For decades, Marcel Duchamp was busy “conspicuously playing chess, not visibly doing art.” Much the same happens in “Chess Match No. 5,” which quotes that remark by the composer John Cage about the conceptualist. The two people onstage are conspicuously playing chess; they also make toast, fiddle with a radio, drink tea and trade disconnected aphorisms and anecdotes. They are not visibly doing theater, if that means plot, traditional characters or singing cats.
Except, of course, that they are. You just need to recalibrate your expectations, just as Duchamp made audiences recalibrate their expectations of art and the show’s subject, Cage, made them rethink music.
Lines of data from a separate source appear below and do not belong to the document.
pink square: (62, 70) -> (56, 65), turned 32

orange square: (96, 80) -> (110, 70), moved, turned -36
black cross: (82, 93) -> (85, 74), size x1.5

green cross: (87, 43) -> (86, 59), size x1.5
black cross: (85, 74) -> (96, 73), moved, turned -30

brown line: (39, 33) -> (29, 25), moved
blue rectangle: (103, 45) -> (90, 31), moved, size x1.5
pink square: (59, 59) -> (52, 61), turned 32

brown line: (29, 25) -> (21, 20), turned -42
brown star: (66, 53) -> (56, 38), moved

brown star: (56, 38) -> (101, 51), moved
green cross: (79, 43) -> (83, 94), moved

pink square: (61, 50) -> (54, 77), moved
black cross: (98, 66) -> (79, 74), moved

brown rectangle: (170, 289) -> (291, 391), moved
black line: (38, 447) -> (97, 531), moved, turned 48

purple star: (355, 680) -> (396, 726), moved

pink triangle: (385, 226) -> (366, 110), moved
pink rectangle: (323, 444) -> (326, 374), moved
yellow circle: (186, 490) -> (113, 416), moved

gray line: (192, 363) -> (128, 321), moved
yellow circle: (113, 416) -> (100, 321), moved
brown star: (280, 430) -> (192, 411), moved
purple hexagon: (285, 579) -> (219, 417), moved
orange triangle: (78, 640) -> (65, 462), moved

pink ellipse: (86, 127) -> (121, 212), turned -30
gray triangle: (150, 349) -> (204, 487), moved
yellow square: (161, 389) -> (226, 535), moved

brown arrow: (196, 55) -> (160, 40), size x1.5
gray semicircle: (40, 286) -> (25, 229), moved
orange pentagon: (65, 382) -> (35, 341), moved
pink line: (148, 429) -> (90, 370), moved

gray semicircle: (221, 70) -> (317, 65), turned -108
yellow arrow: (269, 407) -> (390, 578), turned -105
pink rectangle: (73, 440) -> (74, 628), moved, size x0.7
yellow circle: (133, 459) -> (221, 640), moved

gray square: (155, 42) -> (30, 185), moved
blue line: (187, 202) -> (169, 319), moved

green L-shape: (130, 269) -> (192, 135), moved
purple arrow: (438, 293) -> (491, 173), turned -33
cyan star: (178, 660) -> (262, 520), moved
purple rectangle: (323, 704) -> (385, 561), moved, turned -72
Conceived and directed by the longtime experimenter Anne Bogart, the SITI Company’s opaque, mystifying “Chess Match No. 5” is built entirely from Cage quotations, arranged by Jocelyn Clarke into an exploration of the artistic process that tries to mirror the subject’s own experimental practice. Ms. Bogart and Mr. Clarke took the same approach to the director Robert Wilson in “Bob” and the writer Virginia Woolf in “Room.” Like its predecessors, “Chess Match No. 5” is a cerebral peek into an artist’s worldview.
Will Bond, displaying the impish smile of an eccentric scientist, and Ellen Lauren, whose deceivingly detached inflections recall Laurie Anderson’s, putter around the stage in a manner that feels aimless and deliberate. They also play chess, just as Cage and Duchamp did in a 1968 public game/performance.
The point is philosophical and artistic: Throughout his career, Cage, who died in 1992, asked us to consider what constitutes music, sounds and silence, most strikingly in his piece “4’33”,” in which there is no actual playing. As you watch the show, you may find yourself noticing the crisp clicks of Ms. Lauren’s heels, the ring of a telephone nobody answers. (Darron L. West did the precise sound design.) Your ears prick up when an audience member unwraps a piece of candy or another trots up the aisle to flee the show, as happened at Saturday’s matinee. (The show can be taxing in its willful randomness.)
“Chess Match No. 5” is part of a larger project, “Theater Piece No. 1” (the name of an early collaborative piece by Cage), that will involve contributions from musicians and choreographers.
One suspects that Ms. Bogart is just as interested in making us think about what theater means and what we want from it as she is in the composer. The first precept may be to go with an open mind — and ears.